-
Type: Improvement
-
Resolution: Unresolved
-
Priority: Major - P3
-
None
-
Affects Version/s: 2.6.8
-
Component/s: Text Search
-
Query Integration
Description
An AND query in MongoDB FTS seems to be implemented as fetching all of the words separately, then taking an intersection. This is not efficient when:
- A lot of search words are given. (e.g 5-10 instead of 1-2.) In theory this should help narrow down the result set and make the query faster, but in MongoDB this will always make the query slower. (``nscanned`` and ``nscannedObjects`` will grow even if the result set ``n`` becomes smaller.)
- One or more very common search words are given.
For example, consider we search a database with people's addresses with the following words::
db.somecollection.find( { $text : { $search : '"John" "Ezequiel" "Smith" "New" "York"' } } )
In the above example, one of the words - "Ezequiel" - is clearly an uncommon name, which will occur with low frequency in the database. On the other hand the names "John Smith" and "New York" are clearly very common ones, especially the number of entries for "New York" might very well be in the millions.
What should happen
An efficient query plan for MongoDB would be to just search the FTS index for "Ezequiel", then filter the result set of that to exclude documents that do not include all of the other search words.
Is it possible to deduce from our btree indexes how many occurrences there are of the (after stemming) identical value? If yes, the query planner should consider this and only scan the index for values where this number is low (and therefore selectiveness high).
If such statistics is not possible, one possible way to implement this is analogous to how the query planner selects execution plans for regular queries. Execute one thread per search word in parallel, each thread scanning the index for the given word. When the fastest thread finishes scanning the index, start fetching the documents pointed to, and filter out documents that don't match all of the given AND search words. When this is finished, return this result set and kill the other threads that are still scanning the index.

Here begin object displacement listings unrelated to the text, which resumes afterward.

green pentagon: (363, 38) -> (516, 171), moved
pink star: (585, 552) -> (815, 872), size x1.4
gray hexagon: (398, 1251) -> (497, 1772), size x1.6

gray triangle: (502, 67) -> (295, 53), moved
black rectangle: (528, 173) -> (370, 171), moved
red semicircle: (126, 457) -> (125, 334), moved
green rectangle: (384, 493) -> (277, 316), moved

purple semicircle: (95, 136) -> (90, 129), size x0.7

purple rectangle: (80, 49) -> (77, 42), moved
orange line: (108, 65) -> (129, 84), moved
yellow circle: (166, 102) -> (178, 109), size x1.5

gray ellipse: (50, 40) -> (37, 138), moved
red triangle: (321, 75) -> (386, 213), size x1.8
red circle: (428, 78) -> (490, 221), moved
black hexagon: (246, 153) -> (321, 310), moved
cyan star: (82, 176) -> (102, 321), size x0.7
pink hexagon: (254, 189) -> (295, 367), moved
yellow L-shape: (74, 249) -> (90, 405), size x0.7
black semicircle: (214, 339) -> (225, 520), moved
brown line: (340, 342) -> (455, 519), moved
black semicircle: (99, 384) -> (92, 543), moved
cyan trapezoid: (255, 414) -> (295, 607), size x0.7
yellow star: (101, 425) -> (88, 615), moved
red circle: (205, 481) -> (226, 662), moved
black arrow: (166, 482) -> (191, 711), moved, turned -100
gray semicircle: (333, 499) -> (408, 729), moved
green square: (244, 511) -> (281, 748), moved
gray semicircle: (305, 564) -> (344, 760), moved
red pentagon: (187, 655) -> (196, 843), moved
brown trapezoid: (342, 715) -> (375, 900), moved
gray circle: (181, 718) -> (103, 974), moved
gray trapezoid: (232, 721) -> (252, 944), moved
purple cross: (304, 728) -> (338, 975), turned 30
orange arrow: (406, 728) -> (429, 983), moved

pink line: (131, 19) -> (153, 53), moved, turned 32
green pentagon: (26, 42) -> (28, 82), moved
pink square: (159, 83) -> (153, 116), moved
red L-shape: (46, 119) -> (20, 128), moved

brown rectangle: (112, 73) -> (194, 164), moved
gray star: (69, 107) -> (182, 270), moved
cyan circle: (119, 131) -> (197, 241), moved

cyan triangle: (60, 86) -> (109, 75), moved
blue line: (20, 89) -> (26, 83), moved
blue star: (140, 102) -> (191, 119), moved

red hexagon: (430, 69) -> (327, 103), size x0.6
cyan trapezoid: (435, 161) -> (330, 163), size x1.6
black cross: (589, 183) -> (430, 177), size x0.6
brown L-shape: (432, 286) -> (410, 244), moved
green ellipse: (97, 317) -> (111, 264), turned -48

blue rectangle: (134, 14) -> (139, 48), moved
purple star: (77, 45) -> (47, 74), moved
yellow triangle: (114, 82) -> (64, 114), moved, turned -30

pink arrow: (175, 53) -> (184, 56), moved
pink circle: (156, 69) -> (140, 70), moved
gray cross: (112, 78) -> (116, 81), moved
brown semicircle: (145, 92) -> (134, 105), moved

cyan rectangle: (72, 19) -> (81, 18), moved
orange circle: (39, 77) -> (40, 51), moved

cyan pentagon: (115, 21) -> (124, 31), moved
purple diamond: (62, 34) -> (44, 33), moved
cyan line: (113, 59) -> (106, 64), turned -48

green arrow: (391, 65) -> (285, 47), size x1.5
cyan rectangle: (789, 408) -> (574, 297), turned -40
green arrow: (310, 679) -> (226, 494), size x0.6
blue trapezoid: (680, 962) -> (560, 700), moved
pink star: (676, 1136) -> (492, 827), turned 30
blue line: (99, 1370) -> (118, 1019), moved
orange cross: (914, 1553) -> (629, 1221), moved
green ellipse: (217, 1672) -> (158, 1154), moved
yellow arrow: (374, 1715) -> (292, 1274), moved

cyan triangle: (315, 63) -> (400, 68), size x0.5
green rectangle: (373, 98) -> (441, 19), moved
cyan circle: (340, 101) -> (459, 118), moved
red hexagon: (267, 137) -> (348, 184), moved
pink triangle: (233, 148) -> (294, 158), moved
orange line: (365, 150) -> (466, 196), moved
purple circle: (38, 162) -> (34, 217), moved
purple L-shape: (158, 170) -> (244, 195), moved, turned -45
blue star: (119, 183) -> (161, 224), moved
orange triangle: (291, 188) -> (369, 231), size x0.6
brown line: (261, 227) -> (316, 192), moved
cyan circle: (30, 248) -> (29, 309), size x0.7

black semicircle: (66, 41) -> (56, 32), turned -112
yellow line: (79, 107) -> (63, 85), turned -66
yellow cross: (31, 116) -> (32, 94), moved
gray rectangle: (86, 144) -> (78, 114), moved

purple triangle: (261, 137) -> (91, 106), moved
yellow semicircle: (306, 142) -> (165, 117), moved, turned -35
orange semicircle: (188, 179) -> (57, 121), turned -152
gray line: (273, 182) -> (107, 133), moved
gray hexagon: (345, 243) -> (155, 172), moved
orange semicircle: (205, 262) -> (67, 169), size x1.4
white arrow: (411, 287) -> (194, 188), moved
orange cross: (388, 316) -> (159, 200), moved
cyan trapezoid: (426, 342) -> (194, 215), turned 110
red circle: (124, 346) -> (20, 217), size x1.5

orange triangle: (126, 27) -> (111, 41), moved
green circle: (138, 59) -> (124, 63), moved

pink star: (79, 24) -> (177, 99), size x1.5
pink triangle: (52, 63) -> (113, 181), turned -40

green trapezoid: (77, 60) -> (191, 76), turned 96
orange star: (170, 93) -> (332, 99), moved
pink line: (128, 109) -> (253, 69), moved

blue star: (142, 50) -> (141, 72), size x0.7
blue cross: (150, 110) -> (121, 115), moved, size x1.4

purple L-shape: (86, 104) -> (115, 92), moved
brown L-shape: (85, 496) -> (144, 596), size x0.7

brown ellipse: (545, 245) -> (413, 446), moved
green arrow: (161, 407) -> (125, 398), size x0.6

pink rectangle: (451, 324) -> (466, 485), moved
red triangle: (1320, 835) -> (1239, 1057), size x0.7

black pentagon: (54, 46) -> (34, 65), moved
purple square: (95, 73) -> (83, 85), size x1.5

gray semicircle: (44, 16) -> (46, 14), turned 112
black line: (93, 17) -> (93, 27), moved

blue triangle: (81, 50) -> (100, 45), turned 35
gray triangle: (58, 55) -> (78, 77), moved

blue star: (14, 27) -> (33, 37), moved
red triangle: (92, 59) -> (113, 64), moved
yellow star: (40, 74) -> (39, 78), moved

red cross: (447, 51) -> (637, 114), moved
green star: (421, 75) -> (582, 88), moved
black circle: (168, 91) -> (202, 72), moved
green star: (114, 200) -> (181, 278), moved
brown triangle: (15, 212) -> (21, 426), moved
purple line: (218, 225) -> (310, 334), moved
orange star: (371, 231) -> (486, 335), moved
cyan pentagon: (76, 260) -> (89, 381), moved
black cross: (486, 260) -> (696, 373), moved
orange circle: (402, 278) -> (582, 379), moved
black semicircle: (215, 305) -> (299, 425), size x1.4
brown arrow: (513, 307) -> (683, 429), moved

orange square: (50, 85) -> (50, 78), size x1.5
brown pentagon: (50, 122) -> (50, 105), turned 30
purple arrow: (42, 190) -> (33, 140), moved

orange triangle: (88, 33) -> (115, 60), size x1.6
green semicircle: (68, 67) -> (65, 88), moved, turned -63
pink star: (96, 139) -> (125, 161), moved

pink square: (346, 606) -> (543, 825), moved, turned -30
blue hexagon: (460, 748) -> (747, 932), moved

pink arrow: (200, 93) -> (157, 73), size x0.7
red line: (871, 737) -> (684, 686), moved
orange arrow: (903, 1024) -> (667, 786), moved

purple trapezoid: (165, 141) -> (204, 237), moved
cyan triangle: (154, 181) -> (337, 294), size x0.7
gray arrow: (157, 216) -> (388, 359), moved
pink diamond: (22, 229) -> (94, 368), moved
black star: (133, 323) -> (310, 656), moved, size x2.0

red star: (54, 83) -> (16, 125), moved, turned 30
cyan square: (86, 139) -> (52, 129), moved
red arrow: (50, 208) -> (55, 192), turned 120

In the above example, query exectuion would start by launching a separate thread for each word to be scanned from the index. The thread scanning for "Ezequiel" would complete first and would then proceed to fetching the documents containing "Ezequiel" and apply filtering on those documents. Once this completes, the threads scanning for "John", "Smith", "New" and "York" would simply be terminated and their results discarded.
Workaround
Note that with the current version of MongoDB, the latter method above can also be implemented on the application level, as a workaround to optimize slow FTS queries.